Dr. Brian Robert Callahan

academic, developer, with an eye towards a brighter techno-social life



[prev]
[next]

2022-06-29
OpenBSD has two new C compilers: chibicc and kefir

In my never ending quest to have oksh support every C compiler in existence, I have ported two more C compilers to OpenBSD. They are chibicc and kefir. As always, let's review them and at the end I'll have links to unofficial ports so that you can play around with these C compilers.

chibicc

chibicc is a small C11 compiler written by the person who is the original creator of the current LLVM lld linker. As an OpenBSD developer, Rui's work is extremely appreciated, as lld is the system linker on OpenBSD these days.

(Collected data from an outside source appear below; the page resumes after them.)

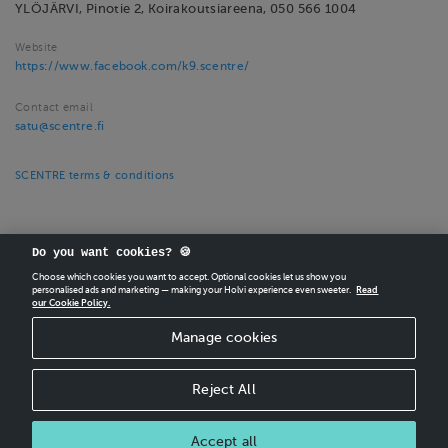
YLÖJÄRVI, Pinotie 2, Koirakoutsiareena, 050 566 1004
Website
https://www.facebook.com/k9.scentre/
Contact email
satu@scentre.fi
SCENTRE terms & conditions
Do you want cookies? 🍪
Choose which cookies you want to accept. Optional cookies let us show you
personalised ads and marketing — making your Holvi experience even sweeter.
Read
our Cookie Policy.
CREATE
YOUR OWN HOLVI ONLINE STORE IN MINUTES.
Manage cookies
Holvi Payment Services Ltd is regulated by the Financial Supervisory Authority of
Finland as an Authorised Payment Institution with license to operate in the
European Economic Area.
Reject All
© 2026 Holvi Payment Services Ltd.
Shop Terms and Conditions
Accept all
CANCEL ORDER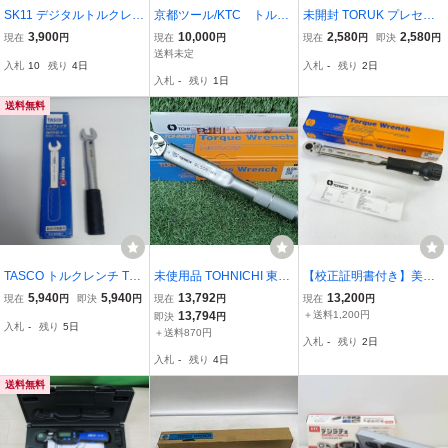
SK11 デジタルトルクレン
京都ツール/KTC トルク
未開封 TORUK プレセッ
チ SDT3-060 差込角9.5m
レンチ プレセット型
ト型 トルクレンチ 差込角
3,900
10,000
2,580
2,580
現在
円
現在
円
現在
円
即決
円
m 3-60N.m
CMPB1003
9.5mm(3/8インチ) 2-24
送料未定
入札
10
残り
4日
入札
-
残り
2日
N・m 車/バイク修理レン
入札
-
残り
1日
チタイヤ交換自転車修理
バイク用 車(2205423)
送料無料
TASCO トルクレンチ TA7
未使用品 TOHNICHI 東日
【校正証明書付き】美品
71ST-2 目立った傷や汚れ
製作所 9.53mm プレセッ
東日製作所 TOHNICHI プ
5,940
5,940
13,792
13,200
現在
円
即決
円
現在
円
現在
円
なし
ト形トルクレンチ (トルク
レセット型 トルクレンチ
13,794
＋送料1,200円
即決
円
入札
-
残り
5日
調整範囲10N・m～50N・
QL100N4／20-100N・m
＋送料870円
入札
-
残り
2日
m) QL50N-MH 【2】
／差込角12.7mm [H0243
入札
-
残り
4日
B]
送料無料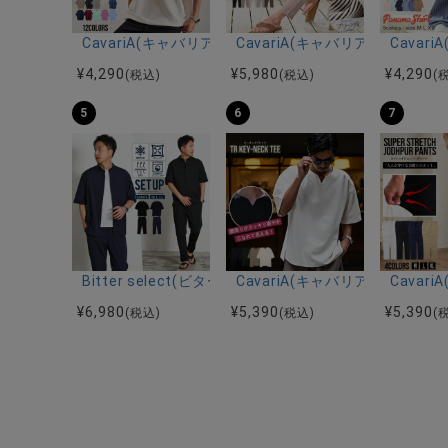
CavariA(キャバリア)12Gミラノリブクルーネックド
CavariA(キャバリア)プリー
Cava
¥
4,290
¥
5,980
¥
4,290
(税込)
(税込)
(
5
6
7
Bitter select(ビターセレクト)接触冷感スーパ
CavariA(キャバリア)キーネッ
Cava
¥
6,980
¥
5,390
¥
5,390
(税込)
(税込)
(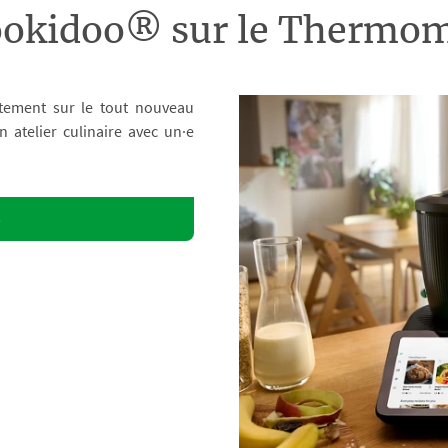
ookidoo® sur le Therm
tement sur le tout nouveau
atelier culinaire avec un·e
o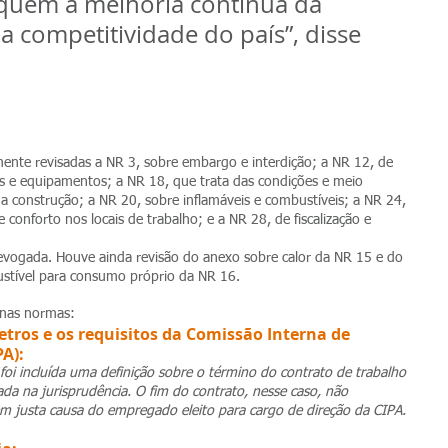
quem a melhoria contínua da 
a competitividade do país”, disse 
mente revisadas a NR 3, sobre embargo e interdição; a NR 12, de 
 e equipamentos; a NR 18, que trata das condições e meio 
a construção; a NR 20, sobre inflamáveis e combustíveis; a NR 24, 
 conforto nos locais de trabalho; e a NR 28, de fiscalização e 
 revogada. Houve ainda revisão do anexo sobre calor da NR 15 e do 
ustível para consumo próprio da NR 16.
 nas normas:
tros e os requisitos da Comissão Interna de 
A):
, foi incluída uma definição sobre o término do contrato de trabalho 
da na jurisprudência. O fim do contrato, nesse caso, não 
sem justa causa do empregado eleito para cargo de direção da CIPA.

Unfortunately for me, chibicc was developed on Linux, and only tested there. So I am immediately wandering into unknown territory. With that said, I would not be very surprised if the port is relatively straightfoward, as chibicc compiles C to assembly and then calls GNU as to assemble the output into machine code. All the modern Unixes (that I know of and use) these days follow the System V ABI so I can be relatively certain that if the assembly code chibicc generates works on Linux, it'll work on OpenBSD (and all the BSDs) too. It should be mentioned that only supports amd64 so its utility as a multi-architecture compiler is nil. But its utility as a compiler to learn about compilers is high, since the purpose of chibicc is to be the focus of a compiler textbook.

Building chibicc

Building chibicc was very straightforward. In fact, it compiled pretty much as-is out of the box. That is not to say it worked out of the box, however. At first, chibicc would cause the assembler to complain. It turns out chibicc uses the -c flag with as which enables DWARF debug section compression. The old as in the OpenBSD base system does not understand that flag. Using the newer gas from ports does understand that flag, but it seems that lld does not know what to do with the compressed sections. I don't know if that's an lld issue or an OpenBSD issue but DWARF compressed sections probably are not that big of a deal for my purposes so I just removed that flag from the assembler invocation. I continued to use gas since chibicc issues instructions that the old as does not understand.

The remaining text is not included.